U.N. weapons inspectors, in a recent routine search of Iraqi missiles, discovered traces of the deadly VX nerve gas on warheads, a senior Clinton administration official disclosed Tuesday.

The discovery, to be detailed at the United Nations, will strengthen the hand of the United States in maintaining economic sanctions on Iraq when the issue is taken up by the Security Council on Thursday, said the official, insisting on anonymity."If this report is true, it will just show that our insistence over these last many years on the U.N. inspection system is the right thing to do for the safety of America and the safety of the world," President Clinton said Tuesday.

"We'll stay with the position we've always had: Let the inspections go forward, and don't lift the sanctions until the resolutions are complied with," Clinton said.

Similarly, in New York, Bill Richardson, the U.S. ambassador to the United Nations, said, "If this allegation is correct . . . that will set back Iraq's efforts to try to lift sanctions.
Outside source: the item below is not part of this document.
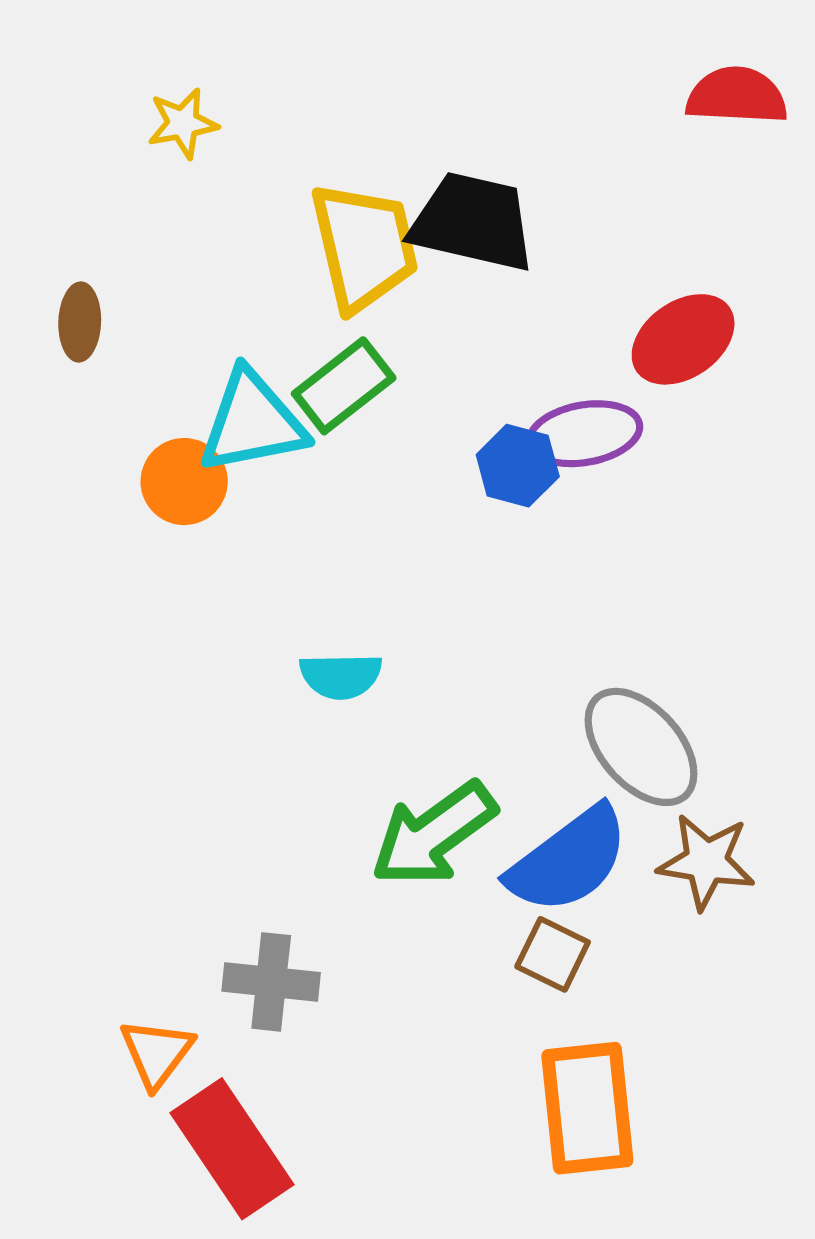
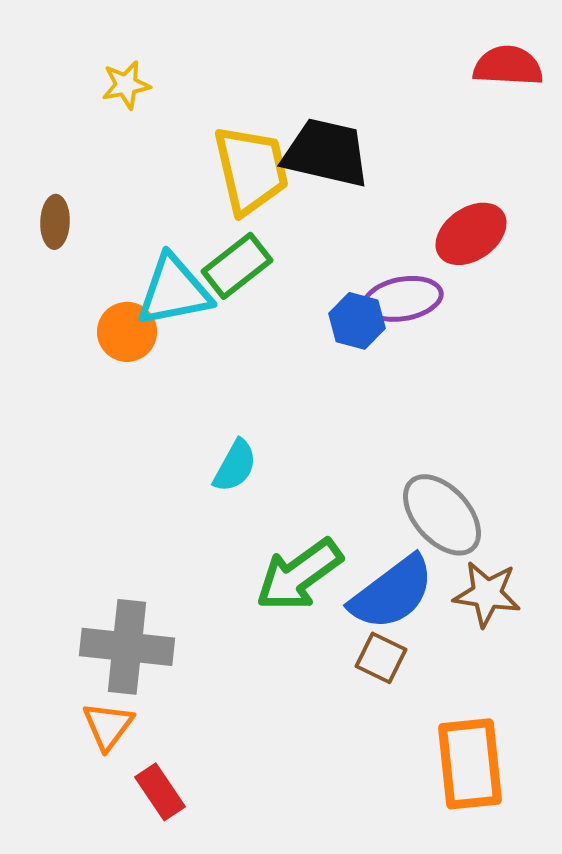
cyan semicircle: (341, 676) -> (235, 466), turned -60
gray cross: (271, 982) -> (127, 647), moved, size x1.4
orange rectangle: (587, 1108) -> (470, 764), moved
red rectangle: (232, 1149) -> (160, 792), size x0.6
It shows that they've been concealing, they've been lying, and it calls into question their commitment to disarmament."

Also in New York, diplomatic sources confirmed that Iraq had placed the nerve gas in its warheads, a development in missile power that Iraq consistently claimed it had failed to accomplish.

The sources said Richard Butler, chief of the U.N. inspection team, reported to the council last week that Iraq had been told about "the preliminary results of the chemical analysis of certain excavated remnants of special warheads."

"The Iraqi side rejected these results," the sources said. "Both sides agreed to continue further discussions on this issue."

In Baghdad, Deputy Prime Minister Tariq Aziz said Iraqi scientists had experimented with VX but were unable to turn it into a weapon.